(Data excerpts)
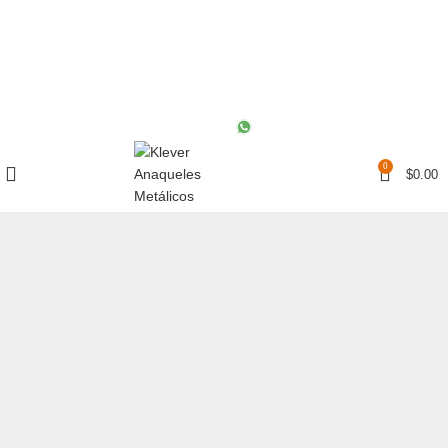
(55) 2200-6948
Mérida (999) 521-0009
0
$
0.00
Click to enlarge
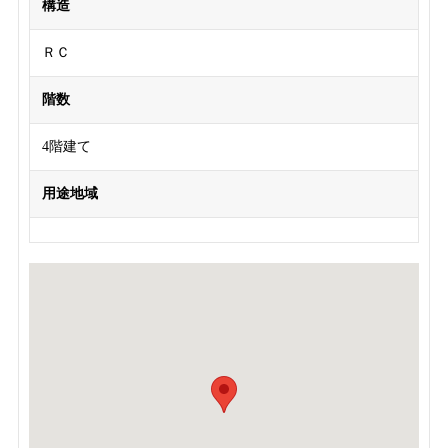
構造
ＲＣ
階数
4階建て
用途地域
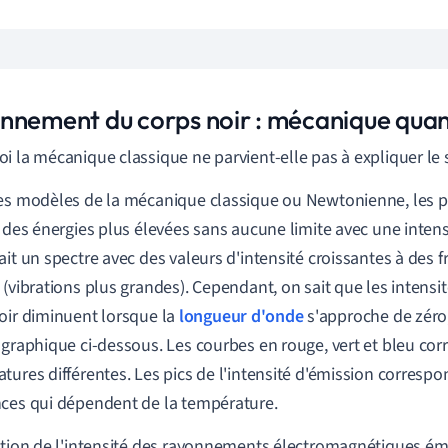
nnement du corps noir : mécanique quan
i la mécanique classique ne parvient-elle pas à expliquer le 
es modèles de la mécanique classique ou Newtonienne, les pa
à des énergies plus élevées sans aucune limite avec une intens
ait un spectre avec des valeurs d'intensité croissantes à des 
 (vibrations plus grandes). Cependant, on sait que les intensi
oir diminuent lorsque la
longueur d'onde
s'approche de zéro,
 graphique ci-dessous. Les courbes en rouge, vert et bleu co
tures différentes. Les pics de l'intensité d'émission correspo
ces qui dépendent de la température.
ation de l'intensité des rayonnements électromagnétiques émi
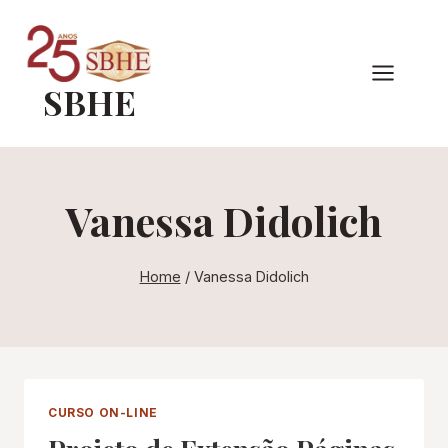
Pular
para
o
SBHE
Conteúdo
Vanessa Didolich
Home
/
Vanessa Didolich
CURSO ON-LINE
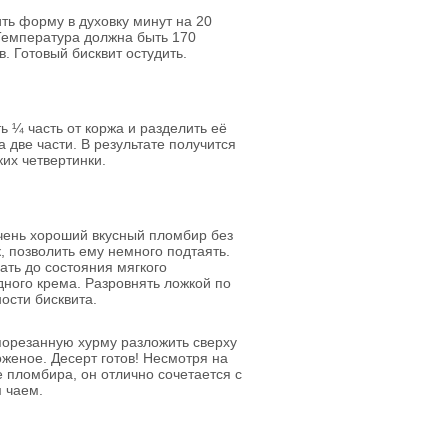
ть форму в духовку минут на 20
Температура должна быть 170
в. Готовый бисквит остудить.
ь ¼ часть от коржа и разделить её
а две части. В результате получится
ких четвертинки.
чень хороший вкусный пломбир без
, позволить ему немного подтаять.
ть до состояния мягкого
ного крема. Разровнять ложкой по
ости бисквита.
орезанную хурму разложить сверху
женое. Десерт готов! Несмотря на
 пломбира, он отлично сочетается с
 чаем.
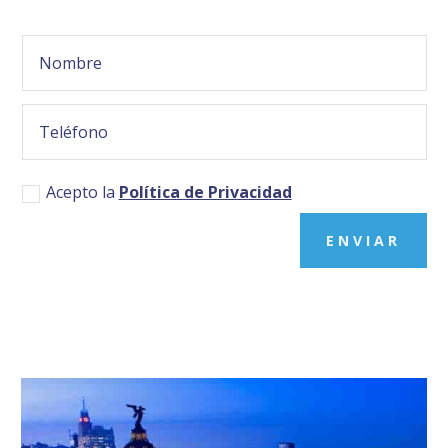
Acepto la
Política de Privacidad
ENVIAR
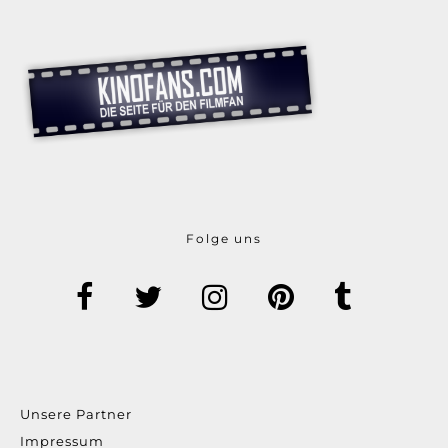
Folge uns
Unsere Partner
Impressum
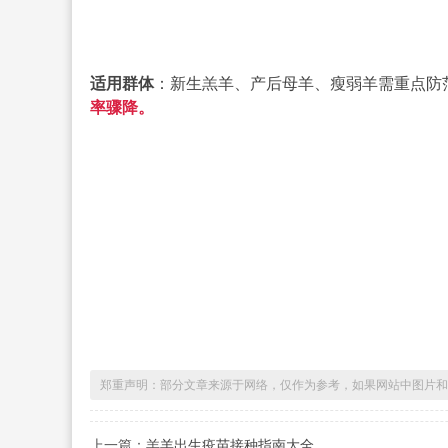
适用群体
：新生羔羊、产后母羊、瘦弱羊需重点防
率骤降。
郑重声明：部分文章来源于网络，仅作为参考，如果网站中图片和
上一篇：
羔羊出生疫苗接种指南大全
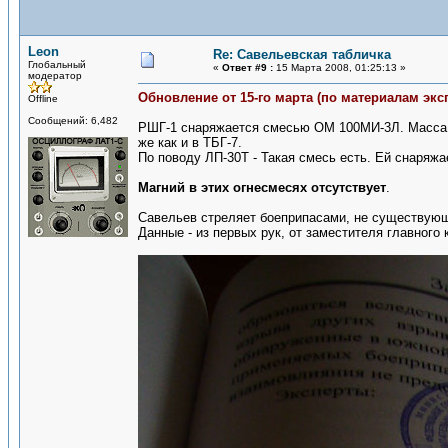
Leon
Re: Савельевская табличка
Глобальный
«
Ответ #9 :
15 Марта 2008, 01:25:13 »
модератор
Обновление от 15-го марта (по материалам экс
Offline
Сообщений: 6,482
РШГ-1 снаряжается смесью ОМ 100МИ-3Л. Масса огн
же как и в ТБГ-7.
По поводу ЛП-30Т - Такая смесь есть. Ей снаряжа
Магний в этих огнесмесях отсутствует
.
Савельев стреляет боеприпасами, не существующ
Данные - из первых рук, от заместителя главного 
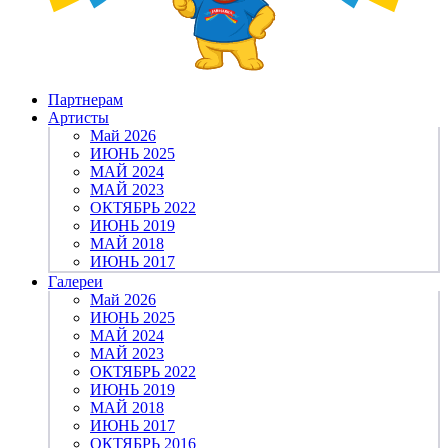
Партнерам
Артисты
Май 2026
ИЮНЬ 2025
МАЙ 2024
МАЙ 2023
ОКТЯБРЬ 2022
ИЮНЬ 2019
МАЙ 2018
ИЮНЬ 2017
Галереи
Май 2026
ИЮНЬ 2025
МАЙ 2024
МАЙ 2023
ОКТЯБРЬ 2022
ИЮНЬ 2019
МАЙ 2018
ИЮНЬ 2017
ОКТЯБРЬ 2016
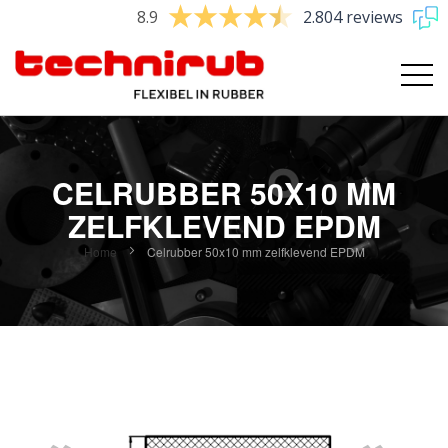
8.9
2.804 reviews
CELRUBBER 50X10 MM
ZELFKLEVEND EPDM
Home
Celrubber 50x10 mm zelfklevend EPDM
Ga
naar
het
einde
van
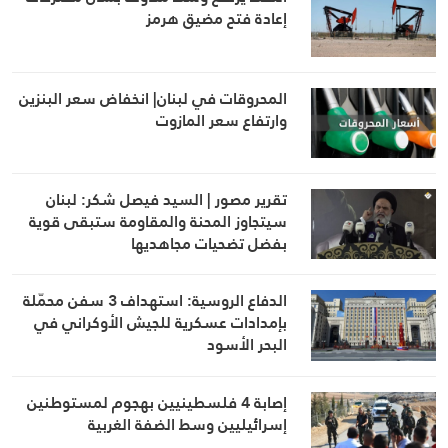
إعادة فتح مضيق هرمز
المحروقات في لبنان| انخفاض سعر البنزين
وارتفاع سعر المازوت
تقرير مصور | السيد فيصل شكر: لبنان
سيتجاوز المحنة والمقاومة ستبقى قوية
بفضل تضحيات مجاهديها
الدفاع الروسية: استهداف 3 سفن محمّلة
بإمدادات عسكرية للجيش الأوكراني في
البحر الأسود
إصابة 4 فلسطينيين بهجوم لمستوطنين
إسرائيليين وسط الضفة الغربية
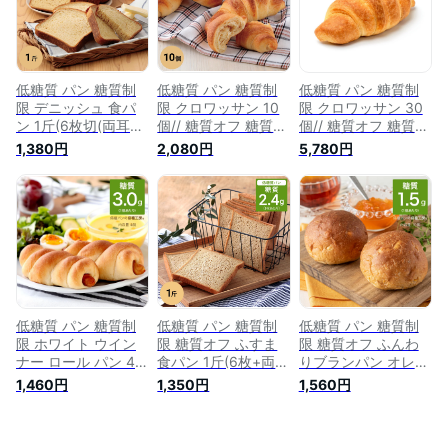
食品 食物繊維 ロカ
質 たんぱく質 低GI
繊維 ロカボ 冷凍パ
ボ 冷凍パン 個包装
ケト 冷凍パン
ン たんぱく質 プロ
テイン まとめ買い
低糖質 パン 糖質制
低糖質 パン 糖質制
低糖質 パン 糖質制
限 デニッシュ 食パ
限 クロワッサン 10
限 クロワッサン 30
ン 1斤(6枚切(両耳
個// 糖質オフ 糖質カ
個// 糖質オフ 糖質カ
込))// 糖質オフ トー
ット デニッシュ 食
ット デニッシュ 食
1,380円
2,080円
5,780円
スト 食物ファイバー
物ファイバー オーツ
物ファイバー オーツ
オーツ 置き換え ダ
置き換え ダイエット
置き換え ダイエット
イエット 食品 食物
食品 食物繊維 朝食
食品 食物繊維 朝食
繊維 朝食 冷凍パン
パン 冷凍パン たん
パン 冷凍パン たん
たんぱく質 タンパク
ぱく質 タンパク質
ぱく質 タンパク質
質 食事制限 食物繊
食事制限 食物繊維
食事制限 食物繊維
維 ローカーボ ロカ
ローカーボ ロカボ
ローカーボ ロカボ
ボ
低GI
低GI
低糖質 パン 糖質制
低糖質 パン 糖質制
低糖質 パン 糖質制
限 ホワイト ウイン
限 糖質オフ ふすま
限 糖質オフ ふんわ
ナー ロール パン 4
食パン 1斤(6枚+両端
りブランパン オレン
個// 糖質オフ 糖質カ
つき)// ブランパン
ジ 10個// 糖質カット
1,460円
1,350円
1,560円
ット 食事パン 白い
ふすまパン ふすま粉
ふすまパン ふすま粉
パン ウィンナー 食
置き換え ダイエット
ブラン オレンジピー
物ファイバー オーツ
食品 食物繊維 タン
ル 置き換え ダイエ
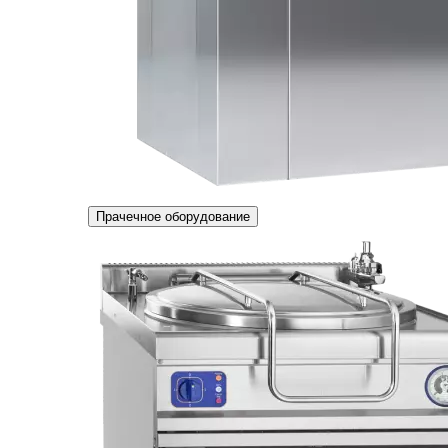
Прачечное оборудование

# DIRECTIONS
Should a picture appear among the entries, skip it and copy the rest exactly.

# RESULT FOR THIS EXERCISE
(55) 2200-6948
Mérida (999) 521-0009
0
$
0.00
Click to enlarge
構造
ＲＣ
階数
4階建て
用途地域
nnement du corps noir : mécanique quan
i la mécanique classique ne parvient-elle pas à expliquer le 
es modèles de la mécanique classique ou Newtonienne, les pa
à des énergies plus élevées sans aucune limite avec une intens
ait un spectre avec des valeurs d'intensité croissantes à des 
 (vibrations plus grandes). Cependant, on sait que les intensi
oir diminuent lorsque la
longueur d'onde
s'approche de zéro,
 graphique ci-dessous. Les courbes en rouge, vert et bleu co
tures différentes. Les pics de l'intensité d'émission correspo
ces qui dépendent de la température.
ation de l'intensité des rayonnements électromagnétiques émi
Pular
para
o
SBHE
Conteúdo
Vanessa Didolich
Home
/
Vanessa Didolich
CURSO ON-LINE
ть форму в духовку минут на 20
Температура должна быть 170
в. Готовый бисквит остудить.
ь ¼ часть от коржа и разделить её
а две части. В результате получится
ких четвертинки.
чень хороший вкусный пломбир без
, позволить ему немного подтаять.
ть до состояния мягкого
ного крема. Разровнять ложкой по
ости бисквита.
орезанную хурму разложить сверху
женое. Десерт готов! Несмотря на
 пломбира, он отлично сочетается с
 чаем.
Acepto la
Política de Privacidad
ENVIAR
Folge uns
Unsere Partner
Impressum
适用群体
：新生羔羊、产后母羊、瘦弱羊需重点防
率骤降。
郑重声明：部分文章来源于网络，仅作为参考，如果网站中图片和
上一篇：
羔羊出生疫苗接种指南大全
Leon
Re: Савельевская табличка
Глобальный
«
Ответ #9 :
15 Марта 2008, 01:25:13 »
модератор
Обновление от 15-го марта (по материалам экс
Offline
Сообщений: 6,482
РШГ-1 снаряжается смесью ОМ 100МИ-3Л. Масса огн
же как и в ТБГ-7.
По поводу ЛП-30Т - Такая смесь есть. Ей снаряжа
Магний в этих огнесмесях отсутствует
.
Савельев стреляет боеприпасами, не существующ
Данные - из первых рук, от заместителя главного 
Партнерам
Артисты
Май 2026
ИЮНЬ 2025
МАЙ 2024
МАЙ 2023
ОКТЯБРЬ 2022
ИЮНЬ 2019
МАЙ 2018
ИЮНЬ 2017
Галереи
Май 2026
ИЮНЬ 2025
МАЙ 2024
МАЙ 2023
ОКТЯБРЬ 2022
ИЮНЬ 2019
МАЙ 2018
ИЮНЬ 2017
ОКТЯБРЬ 2016
8.9
2.804 reviews
CELRUBBER 50X10 MM
ZELFKLEVEND EPDM
Home
Celrubber 50x10 mm zelfklevend EPDM
Ga
naar
het
einde
van
إعادة فتح مضيق هرمز
المحروقات في لبنان| انخفاض سعر البنزين
وارتفاع سعر المازوت
تقرير مصور | السيد فيصل شكر: لبنان
سيتجاوز المحنة والمقاومة ستبقى قوية
بفضل تضحيات مجاهديها
الدفاع الروسية: استهداف 3 سفن محمّلة
بإمدادات عسكرية للجيش الأوكراني في
البحر الأسود
إصابة 4 فلسطينيين بهجوم لمستوطنين
إسرائيليين وسط الضفة الغربية
食品 食物繊維 ロカ
質 たんぱく質 低GI
繊維 ロカボ 冷凍パ
ボ 冷凍パン 個包装
ケト 冷凍パン
ン たんぱく質 プロ
テイン まとめ買い
低糖質 パン 糖質制
低糖質 パン 糖質制
低糖質 パン 糖質制
限 デニッシュ 食パ
限 クロワッサン 10
限 クロワッサン 30
ン 1斤(6枚切(両耳
個// 糖質オフ 糖質カ
個// 糖質オフ 糖質カ
込))// 糖質オフ トー
ット デニッシュ 食
ット デニッシュ 食
1,380円
2,080円
5,780円
スト 食物ファイバー
物ファイバー オーツ
物ファイバー オーツ
オーツ 置き換え ダ
置き換え ダイエット
置き換え ダイエット
イエット 食品 食物
食品 食物繊維 朝食
食品 食物繊維 朝食
繊維 朝食 冷凍パン
パン 冷凍パン たん
パン 冷凍パン たん
たんぱく質 タンパク
ぱく質 タンパク質
ぱく質 タンパク質
質 食事制限 食物繊
食事制限 食物繊維
食事制限 食物繊維
維 ローカーボ ロカ
ローカーボ ロカボ
ローカーボ ロカボ
ボ
低GI
低GI
低糖質 パン 糖質制
低糖質 パン 糖質制
低糖質 パン 糖質制
限 ホワイト ウイン
限 糖質オフ ふすま
限 糖質オフ ふんわ
ナー ロール パン 4
食パン 1斤(6枚+両端
りブランパン オレン
個// 糖質オフ 糖質カ
つき)// ブランパン
ジ 10個// 糖質カット
1,460円
1,350円
1,560円
ット 食事パン 白い
ふすまパン ふすま粉
ふすまパン ふすま粉
パン ウィンナー 食
置き換え ダイエット
ブラン オレンジピー
物ファイバー オーツ
食品 食物繊維 タン
ル 置き換え ダイエ
Прачечное оборудование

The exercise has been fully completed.